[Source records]
########################################

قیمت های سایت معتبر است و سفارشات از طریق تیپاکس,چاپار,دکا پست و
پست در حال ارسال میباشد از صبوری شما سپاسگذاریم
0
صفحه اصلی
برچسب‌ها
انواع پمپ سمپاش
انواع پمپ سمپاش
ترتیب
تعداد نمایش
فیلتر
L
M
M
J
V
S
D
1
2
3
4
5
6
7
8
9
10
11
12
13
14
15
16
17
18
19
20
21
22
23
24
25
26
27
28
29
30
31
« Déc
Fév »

########################################

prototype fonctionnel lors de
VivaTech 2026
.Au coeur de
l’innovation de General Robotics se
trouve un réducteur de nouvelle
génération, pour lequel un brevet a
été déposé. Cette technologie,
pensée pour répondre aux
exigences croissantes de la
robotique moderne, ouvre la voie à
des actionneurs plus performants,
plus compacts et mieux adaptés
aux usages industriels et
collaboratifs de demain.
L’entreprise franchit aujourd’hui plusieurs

########################################

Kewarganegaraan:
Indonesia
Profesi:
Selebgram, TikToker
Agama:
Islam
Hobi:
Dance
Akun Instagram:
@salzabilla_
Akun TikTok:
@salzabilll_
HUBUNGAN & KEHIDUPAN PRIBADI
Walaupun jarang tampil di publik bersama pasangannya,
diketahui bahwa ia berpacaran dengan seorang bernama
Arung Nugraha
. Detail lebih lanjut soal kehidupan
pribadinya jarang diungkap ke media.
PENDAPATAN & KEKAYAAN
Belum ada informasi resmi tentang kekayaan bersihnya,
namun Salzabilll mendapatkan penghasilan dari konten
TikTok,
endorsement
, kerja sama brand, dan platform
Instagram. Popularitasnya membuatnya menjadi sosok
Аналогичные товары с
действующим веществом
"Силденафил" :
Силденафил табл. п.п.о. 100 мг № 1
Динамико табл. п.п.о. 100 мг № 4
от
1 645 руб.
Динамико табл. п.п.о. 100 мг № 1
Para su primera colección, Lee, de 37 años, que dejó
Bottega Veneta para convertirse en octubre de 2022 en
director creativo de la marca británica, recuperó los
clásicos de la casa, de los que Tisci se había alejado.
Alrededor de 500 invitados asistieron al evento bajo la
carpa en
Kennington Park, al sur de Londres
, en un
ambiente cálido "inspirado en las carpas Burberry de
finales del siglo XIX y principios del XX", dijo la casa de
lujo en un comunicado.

########################################

Make a copy of each line in the records above that has the word "табл".

Worked solution:
Силденафил табл. п.п.о. 100 мг № 1
Динамико табл. п.п.о. 100 мг № 4
Динамико табл. п.п.о. 100 мг № 1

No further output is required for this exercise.